> Directions
Return each record verbatim, images excluded.

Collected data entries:
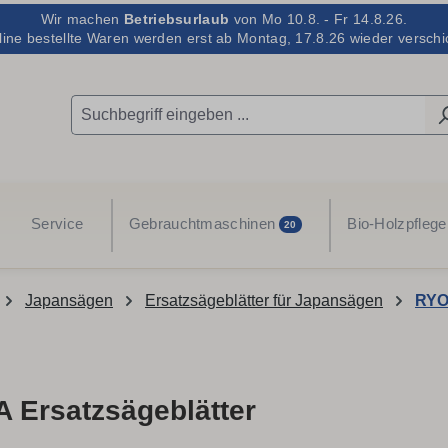
Wir machen
Betriebsurlaub
von Mo 10.8. - Fr 14.8.26.
line bestellte Waren werden erst ab Montag, 17.8.26 wieder verschic
Service
Gebrauchtmaschinen
Bio-Holzpflege
20
Japansägen
Ersatzsägeblätter für Japansägen
RYO
 Ersatzsägeblätter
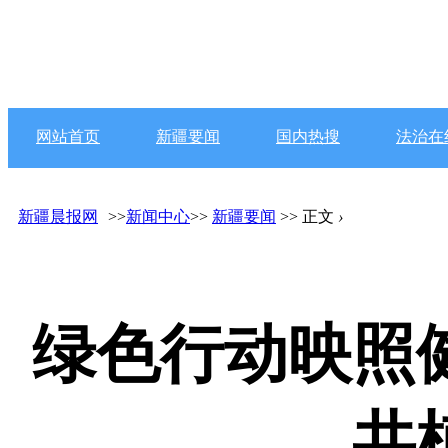
网站首页
新疆要闻
国内热搜
法治在
新疆晨报网
>>
新闻中心
>>
新疆要闻
>> 正文
›
绿色行动映照
共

> Written response
Wir machen
Betriebsurlaub
von Mo 10.8. - Fr 14.8.26.
line bestellte Waren werden erst ab Montag, 17.8.26 wieder verschic
Service
Gebrauchtmaschinen
Bio-Holzpflege
20
Japansägen
Ersatzsägeblätter für Japansägen
RYO
 Ersatzsägeblätter
网站首页
新疆要闻
国内热搜
法治在
新疆晨报网
>>
新闻中心
>>
新疆要闻
>> 正文
›
绿色行动映照
共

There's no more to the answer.